▶ _Task brief_:
Lines in the listing below that hold "безопасности" are the ones to copy.

____________________

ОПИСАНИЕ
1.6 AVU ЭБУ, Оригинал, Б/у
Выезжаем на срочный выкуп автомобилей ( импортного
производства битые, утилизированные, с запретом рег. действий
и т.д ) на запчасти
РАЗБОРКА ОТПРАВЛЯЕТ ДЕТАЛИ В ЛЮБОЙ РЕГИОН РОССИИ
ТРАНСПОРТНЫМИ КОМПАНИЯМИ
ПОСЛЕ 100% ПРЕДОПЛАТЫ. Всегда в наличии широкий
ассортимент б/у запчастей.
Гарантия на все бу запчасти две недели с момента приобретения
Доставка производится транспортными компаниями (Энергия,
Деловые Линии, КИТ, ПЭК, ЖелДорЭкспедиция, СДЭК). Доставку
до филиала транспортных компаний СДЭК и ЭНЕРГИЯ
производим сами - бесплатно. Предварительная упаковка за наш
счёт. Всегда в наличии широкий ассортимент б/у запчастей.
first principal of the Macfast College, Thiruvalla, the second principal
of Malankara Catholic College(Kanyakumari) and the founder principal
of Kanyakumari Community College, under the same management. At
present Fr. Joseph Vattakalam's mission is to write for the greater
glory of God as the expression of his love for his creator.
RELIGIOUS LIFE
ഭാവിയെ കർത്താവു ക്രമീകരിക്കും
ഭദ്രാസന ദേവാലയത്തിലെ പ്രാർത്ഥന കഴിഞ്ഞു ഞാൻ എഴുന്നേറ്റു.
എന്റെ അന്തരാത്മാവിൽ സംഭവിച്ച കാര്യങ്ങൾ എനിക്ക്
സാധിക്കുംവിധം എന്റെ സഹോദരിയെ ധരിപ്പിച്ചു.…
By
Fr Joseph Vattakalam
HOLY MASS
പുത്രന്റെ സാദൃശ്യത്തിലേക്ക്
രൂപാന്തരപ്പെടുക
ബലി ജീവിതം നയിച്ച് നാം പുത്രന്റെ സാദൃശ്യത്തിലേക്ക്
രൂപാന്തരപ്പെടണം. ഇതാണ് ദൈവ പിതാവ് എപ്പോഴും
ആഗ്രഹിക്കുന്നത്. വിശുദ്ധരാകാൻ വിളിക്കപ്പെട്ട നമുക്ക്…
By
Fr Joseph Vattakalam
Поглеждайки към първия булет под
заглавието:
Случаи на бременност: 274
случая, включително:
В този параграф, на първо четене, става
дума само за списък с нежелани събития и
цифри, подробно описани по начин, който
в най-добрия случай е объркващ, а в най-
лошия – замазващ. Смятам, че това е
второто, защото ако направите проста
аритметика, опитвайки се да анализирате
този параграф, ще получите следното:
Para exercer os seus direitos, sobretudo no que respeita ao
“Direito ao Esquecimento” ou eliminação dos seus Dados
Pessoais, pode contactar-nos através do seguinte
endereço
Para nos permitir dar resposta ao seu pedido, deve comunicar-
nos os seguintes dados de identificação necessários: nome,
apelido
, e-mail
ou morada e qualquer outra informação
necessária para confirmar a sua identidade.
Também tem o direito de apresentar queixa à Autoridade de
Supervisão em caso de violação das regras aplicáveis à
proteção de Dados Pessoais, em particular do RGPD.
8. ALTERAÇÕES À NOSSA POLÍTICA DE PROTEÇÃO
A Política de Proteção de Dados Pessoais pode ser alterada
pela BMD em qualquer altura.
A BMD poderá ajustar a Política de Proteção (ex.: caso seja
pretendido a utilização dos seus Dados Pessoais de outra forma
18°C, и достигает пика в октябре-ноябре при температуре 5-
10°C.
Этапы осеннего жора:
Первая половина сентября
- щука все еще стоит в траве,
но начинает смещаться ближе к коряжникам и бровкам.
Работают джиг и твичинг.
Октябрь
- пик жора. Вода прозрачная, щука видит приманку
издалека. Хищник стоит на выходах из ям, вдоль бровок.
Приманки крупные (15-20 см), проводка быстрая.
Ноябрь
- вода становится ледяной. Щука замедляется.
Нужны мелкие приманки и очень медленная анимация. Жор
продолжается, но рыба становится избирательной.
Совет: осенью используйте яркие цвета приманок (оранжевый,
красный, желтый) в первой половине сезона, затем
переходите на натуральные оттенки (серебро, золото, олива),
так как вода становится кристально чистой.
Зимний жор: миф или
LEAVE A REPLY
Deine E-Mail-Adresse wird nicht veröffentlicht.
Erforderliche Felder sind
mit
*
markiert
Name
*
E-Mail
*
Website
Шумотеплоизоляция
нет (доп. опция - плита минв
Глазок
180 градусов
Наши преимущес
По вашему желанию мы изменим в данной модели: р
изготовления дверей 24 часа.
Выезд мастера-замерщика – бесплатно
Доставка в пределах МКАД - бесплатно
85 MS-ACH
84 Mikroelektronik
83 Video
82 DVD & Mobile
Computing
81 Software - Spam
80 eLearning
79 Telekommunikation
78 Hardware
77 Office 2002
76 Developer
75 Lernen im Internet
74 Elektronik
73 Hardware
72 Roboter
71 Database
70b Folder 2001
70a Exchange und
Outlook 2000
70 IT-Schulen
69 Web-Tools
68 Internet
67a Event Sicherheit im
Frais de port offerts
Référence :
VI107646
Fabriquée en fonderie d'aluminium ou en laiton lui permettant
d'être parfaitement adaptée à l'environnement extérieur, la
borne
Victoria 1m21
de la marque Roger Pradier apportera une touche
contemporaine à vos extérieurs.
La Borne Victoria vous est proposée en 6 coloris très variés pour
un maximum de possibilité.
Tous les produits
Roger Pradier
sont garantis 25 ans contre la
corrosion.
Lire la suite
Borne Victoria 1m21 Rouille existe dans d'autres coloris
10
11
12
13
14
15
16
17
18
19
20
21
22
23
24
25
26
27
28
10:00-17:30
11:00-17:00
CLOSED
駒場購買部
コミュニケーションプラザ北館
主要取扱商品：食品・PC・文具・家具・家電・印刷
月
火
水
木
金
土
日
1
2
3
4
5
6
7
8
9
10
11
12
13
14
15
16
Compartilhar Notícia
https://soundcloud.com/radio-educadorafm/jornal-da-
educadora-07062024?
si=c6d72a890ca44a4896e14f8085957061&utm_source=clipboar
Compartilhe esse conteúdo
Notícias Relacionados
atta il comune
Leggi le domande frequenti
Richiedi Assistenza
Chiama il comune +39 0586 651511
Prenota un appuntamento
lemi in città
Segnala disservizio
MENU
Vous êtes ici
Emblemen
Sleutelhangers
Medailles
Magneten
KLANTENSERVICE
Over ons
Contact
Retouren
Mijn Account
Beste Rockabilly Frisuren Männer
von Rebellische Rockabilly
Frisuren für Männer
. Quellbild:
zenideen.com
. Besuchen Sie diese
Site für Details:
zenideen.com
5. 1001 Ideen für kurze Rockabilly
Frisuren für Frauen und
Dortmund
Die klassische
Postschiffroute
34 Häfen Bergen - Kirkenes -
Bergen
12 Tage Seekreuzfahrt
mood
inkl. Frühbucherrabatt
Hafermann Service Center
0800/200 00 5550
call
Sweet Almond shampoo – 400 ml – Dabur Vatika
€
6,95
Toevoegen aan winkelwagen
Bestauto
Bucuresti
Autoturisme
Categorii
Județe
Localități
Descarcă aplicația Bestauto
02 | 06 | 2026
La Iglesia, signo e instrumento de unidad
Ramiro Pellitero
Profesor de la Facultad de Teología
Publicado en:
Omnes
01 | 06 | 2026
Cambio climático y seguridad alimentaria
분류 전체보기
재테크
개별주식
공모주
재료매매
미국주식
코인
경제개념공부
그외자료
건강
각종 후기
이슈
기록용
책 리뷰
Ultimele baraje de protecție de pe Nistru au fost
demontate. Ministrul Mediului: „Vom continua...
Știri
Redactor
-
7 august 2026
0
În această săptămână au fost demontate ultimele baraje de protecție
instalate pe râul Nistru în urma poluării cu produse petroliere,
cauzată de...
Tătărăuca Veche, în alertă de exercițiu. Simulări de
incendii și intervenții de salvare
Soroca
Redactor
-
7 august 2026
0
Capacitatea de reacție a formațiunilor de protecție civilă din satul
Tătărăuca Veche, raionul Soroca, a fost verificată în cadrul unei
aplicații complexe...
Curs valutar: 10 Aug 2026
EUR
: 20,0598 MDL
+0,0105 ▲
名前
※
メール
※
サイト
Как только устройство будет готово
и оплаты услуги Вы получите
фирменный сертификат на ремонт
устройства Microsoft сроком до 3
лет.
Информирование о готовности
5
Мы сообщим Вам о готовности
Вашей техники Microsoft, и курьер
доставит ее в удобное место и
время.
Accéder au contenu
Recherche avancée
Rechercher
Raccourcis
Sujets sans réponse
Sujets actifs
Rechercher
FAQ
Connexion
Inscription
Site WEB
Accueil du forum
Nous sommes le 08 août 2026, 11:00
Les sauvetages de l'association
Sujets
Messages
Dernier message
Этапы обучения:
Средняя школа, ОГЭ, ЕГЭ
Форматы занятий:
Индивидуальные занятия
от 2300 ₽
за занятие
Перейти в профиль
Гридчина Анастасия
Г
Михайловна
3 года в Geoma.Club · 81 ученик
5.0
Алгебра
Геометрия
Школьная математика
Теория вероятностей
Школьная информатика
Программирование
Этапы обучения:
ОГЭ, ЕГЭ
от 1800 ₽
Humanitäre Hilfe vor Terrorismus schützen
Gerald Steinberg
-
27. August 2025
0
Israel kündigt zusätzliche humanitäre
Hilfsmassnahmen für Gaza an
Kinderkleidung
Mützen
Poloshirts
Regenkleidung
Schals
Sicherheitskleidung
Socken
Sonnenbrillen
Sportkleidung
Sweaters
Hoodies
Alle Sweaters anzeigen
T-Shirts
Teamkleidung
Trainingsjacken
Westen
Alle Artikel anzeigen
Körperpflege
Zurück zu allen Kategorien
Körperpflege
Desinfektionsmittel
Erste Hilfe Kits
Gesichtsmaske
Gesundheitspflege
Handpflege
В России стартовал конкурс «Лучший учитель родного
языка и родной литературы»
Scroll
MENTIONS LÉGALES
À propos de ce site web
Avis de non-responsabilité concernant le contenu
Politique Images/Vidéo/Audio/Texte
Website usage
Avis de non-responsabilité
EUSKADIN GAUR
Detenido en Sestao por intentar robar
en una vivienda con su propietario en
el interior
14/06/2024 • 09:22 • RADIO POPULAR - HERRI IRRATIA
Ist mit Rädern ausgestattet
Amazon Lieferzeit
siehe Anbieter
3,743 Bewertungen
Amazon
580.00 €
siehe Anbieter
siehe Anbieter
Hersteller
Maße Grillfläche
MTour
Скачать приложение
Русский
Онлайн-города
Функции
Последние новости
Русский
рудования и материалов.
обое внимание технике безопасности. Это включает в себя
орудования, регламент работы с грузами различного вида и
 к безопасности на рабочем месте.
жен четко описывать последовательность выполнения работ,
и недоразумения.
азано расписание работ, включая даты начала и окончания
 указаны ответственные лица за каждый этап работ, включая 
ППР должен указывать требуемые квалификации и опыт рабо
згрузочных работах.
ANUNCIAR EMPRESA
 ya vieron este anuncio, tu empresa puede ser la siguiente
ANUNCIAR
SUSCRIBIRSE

____________________

▶ _Completed task_:
обое внимание технике безопасности. Это включает в себя
 к безопасности на рабочем месте.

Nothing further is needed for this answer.